Data extracts
*-*-*
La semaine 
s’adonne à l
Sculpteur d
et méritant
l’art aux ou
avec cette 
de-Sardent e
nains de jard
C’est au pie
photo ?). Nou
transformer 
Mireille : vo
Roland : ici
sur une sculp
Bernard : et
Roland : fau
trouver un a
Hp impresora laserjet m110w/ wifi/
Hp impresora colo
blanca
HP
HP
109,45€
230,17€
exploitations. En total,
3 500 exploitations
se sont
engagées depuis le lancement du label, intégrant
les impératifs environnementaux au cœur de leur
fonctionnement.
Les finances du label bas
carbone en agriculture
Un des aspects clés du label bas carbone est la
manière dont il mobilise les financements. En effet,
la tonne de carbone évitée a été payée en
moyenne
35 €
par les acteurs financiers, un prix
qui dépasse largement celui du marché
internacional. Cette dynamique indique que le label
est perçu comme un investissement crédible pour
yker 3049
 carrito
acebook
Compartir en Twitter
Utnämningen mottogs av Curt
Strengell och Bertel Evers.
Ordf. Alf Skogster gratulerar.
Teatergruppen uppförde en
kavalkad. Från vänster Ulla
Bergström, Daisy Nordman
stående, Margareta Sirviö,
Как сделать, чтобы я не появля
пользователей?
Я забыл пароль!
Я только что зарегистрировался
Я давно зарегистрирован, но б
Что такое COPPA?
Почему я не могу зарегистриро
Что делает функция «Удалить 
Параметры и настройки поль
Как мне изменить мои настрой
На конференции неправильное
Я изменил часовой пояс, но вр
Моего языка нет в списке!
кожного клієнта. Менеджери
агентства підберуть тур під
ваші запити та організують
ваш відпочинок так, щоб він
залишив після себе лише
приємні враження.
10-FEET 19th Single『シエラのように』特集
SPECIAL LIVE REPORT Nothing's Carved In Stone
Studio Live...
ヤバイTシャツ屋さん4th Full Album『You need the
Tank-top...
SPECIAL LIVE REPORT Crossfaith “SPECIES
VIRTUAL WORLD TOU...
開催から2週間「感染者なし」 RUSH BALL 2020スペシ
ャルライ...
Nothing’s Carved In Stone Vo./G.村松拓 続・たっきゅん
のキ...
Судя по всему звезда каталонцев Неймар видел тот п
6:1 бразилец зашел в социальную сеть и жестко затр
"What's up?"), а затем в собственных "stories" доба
*-*-*
What to produce
Your reply should be one number: how many lines in this listing contain the string "Stone".

Solution for this task
2